When a worker covered by workers’ compensation makes a claim against a third party, the workers’ compensation insurance retains the right to subrogate against any recovery from that third party for all benefits paid to or on behalf of a claimant injured at work. When subrogating for more than basic medical and indemnity benefits, the Texas workers’ compensation subrogation statute provides that “the net amount recovered by a claimant in a third‑party action shall be used to reimburse the carrier for benefits, including medical benefits that have been paid for the compensable injury.” TX Labor Code § 417.002.

In fact, all 50 states provide for similar subrogation. However, none of them precisely outlines which payments or costs paid by a compensation carrier constitute “compensation” and can be recovered. The result is industry-wide confusion and an ongoing debate and argument with claimants’ attorneys over what can and can’t be included in a carrier’s lien for recovery purposes.

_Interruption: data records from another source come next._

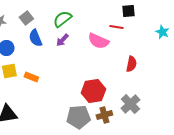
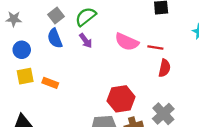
gray square: (26, 18) -> (56, 16), moved
red line: (116, 27) -> (155, 47), moved
purple arrow: (62, 40) -> (86, 41), turned -80

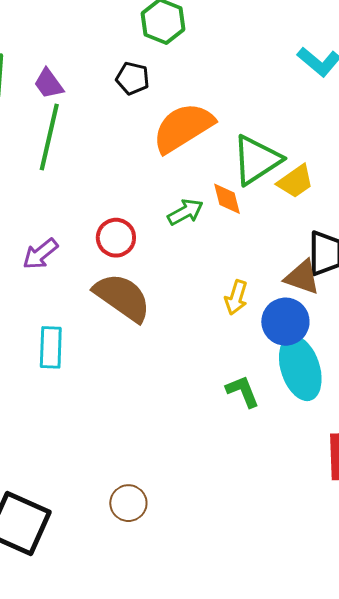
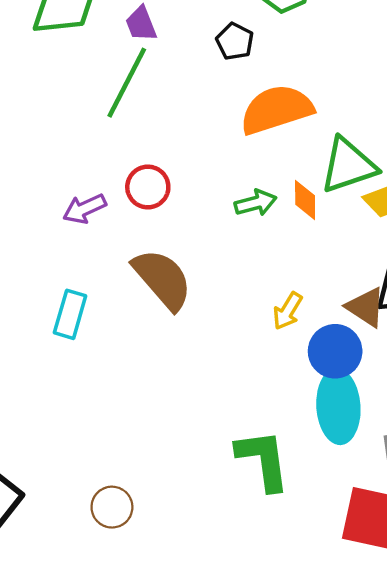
red circle: (116, 238) -> (148, 187), moved
green L-shape: (243, 391) -> (263, 460), moved, size x1.6

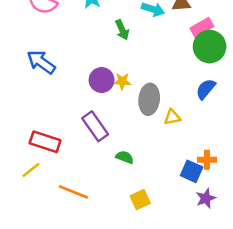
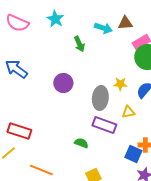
yellow star: (122, 81) -> (120, 84), moved
yellow triangle: (172, 117) -> (128, 112), moved
purple rectangle: (95, 126) -> (104, 125), moved, turned -35

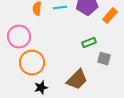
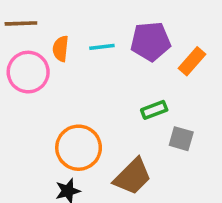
pink circle: (19, 37) -> (28, 72), moved
orange circle: (32, 63) -> (79, 148), moved

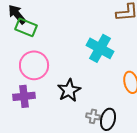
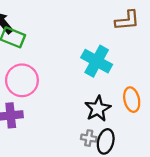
black star: (69, 90) -> (98, 109), moved

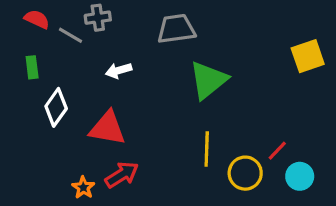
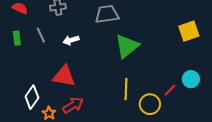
gray line: (71, 35) -> (41, 35), moved, turned 35
white diamond: (56, 107) -> (32, 97), moved
cyan circle: (300, 176) -> (191, 79), moved

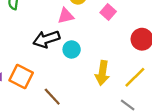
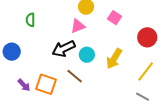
yellow arrow: (102, 73) -> (114, 59), moved, turned 30
brown line: (52, 97) -> (75, 76), moved

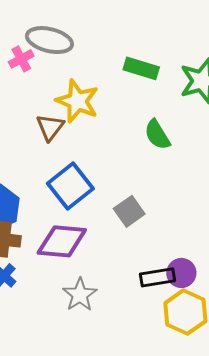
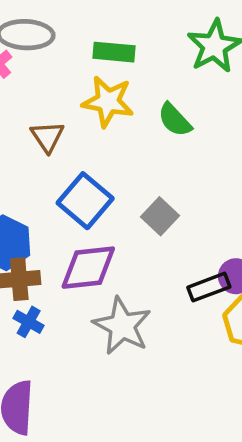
green rectangle: (141, 68) -> (114, 52), moved
yellow star: (77, 101) -> (108, 101), moved
gray star: (80, 295) -> (122, 326), size x1.4

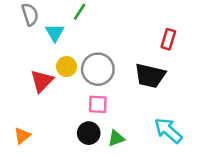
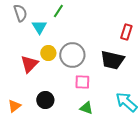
pink square: (98, 104) -> (82, 82), moved
black circle: (89, 133) -> (45, 100), moved
green triangle: (116, 138) -> (86, 108), turned 40

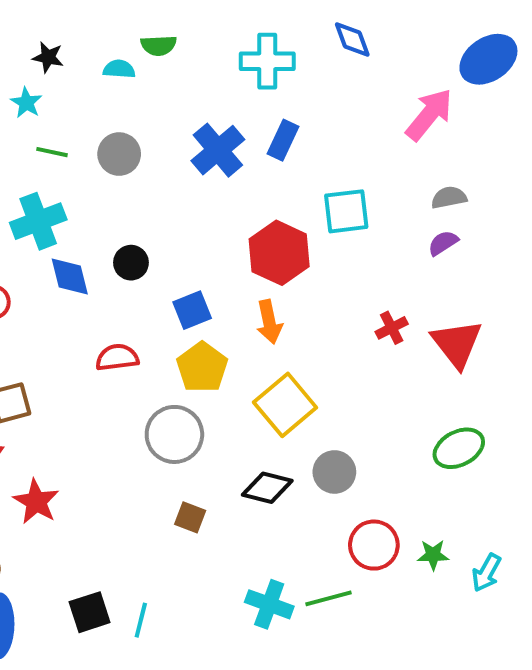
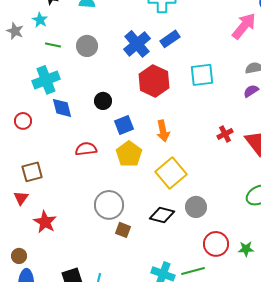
blue rectangle: (283, 140) -> (170, 39), turned 30
red hexagon: (279, 253) -> (154, 81), moved
black circle: (131, 263) -> (103, 101), moved
gray circle: (174, 434) -> (109, 205), moved

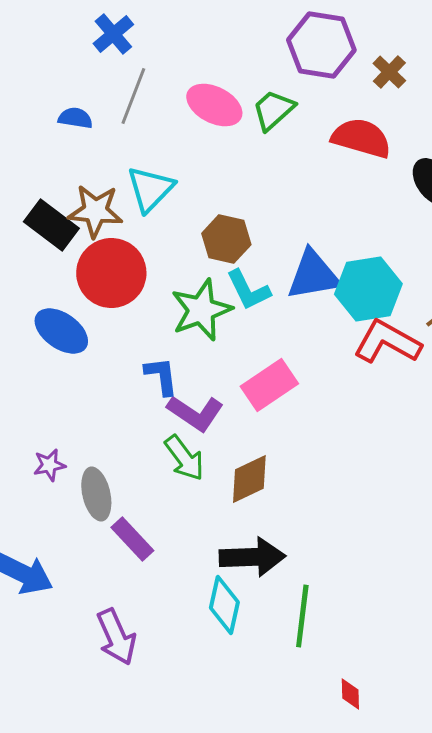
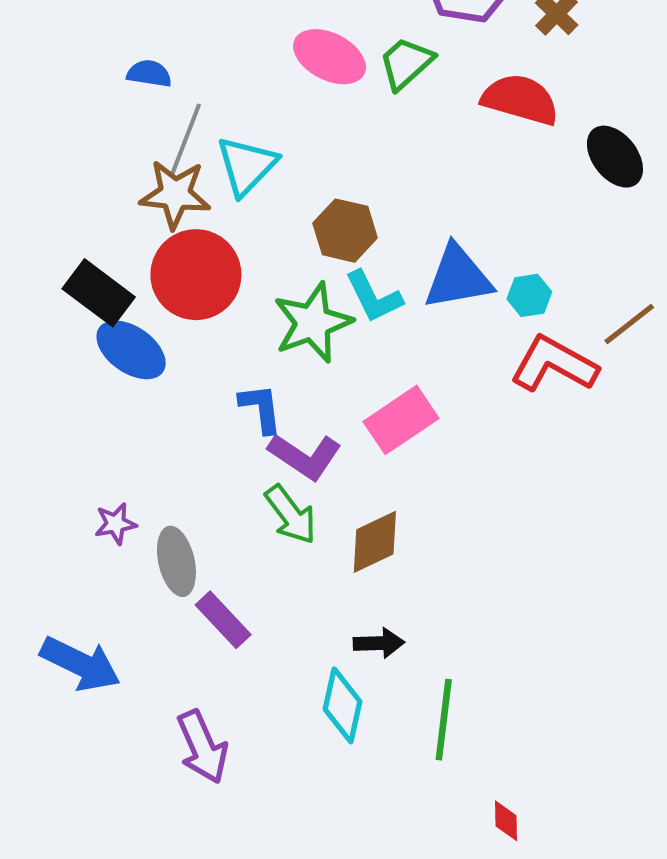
gray line: (133, 96) -> (186, 140), moved
black rectangle: (51, 225) -> (99, 293), moved
cyan hexagon: (368, 289) -> (529, 295), size x0.5
black arrow: (252, 557) -> (379, 643), size x0.6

In addition to medical expenses, death benefits, funeral costs and/or indemnity benefits for lost wages and loss of earning capacity resulting from a compensable injury, workers’ compensation insurance carriers also expend considerable dollars for case management costs, medical bill audit fees, rehabilitation benefits, nurse case worker fees, and other similar fees. They also incur other expenses in conjunction with the handling and adjusting of workers’ compensation claims. Workers’ compensation carriers typically assert, of course, that, they are entitled to reimbursement for such expenditures when it recovers its workers’ compensation lien. Injured workers and their attorneys disagree.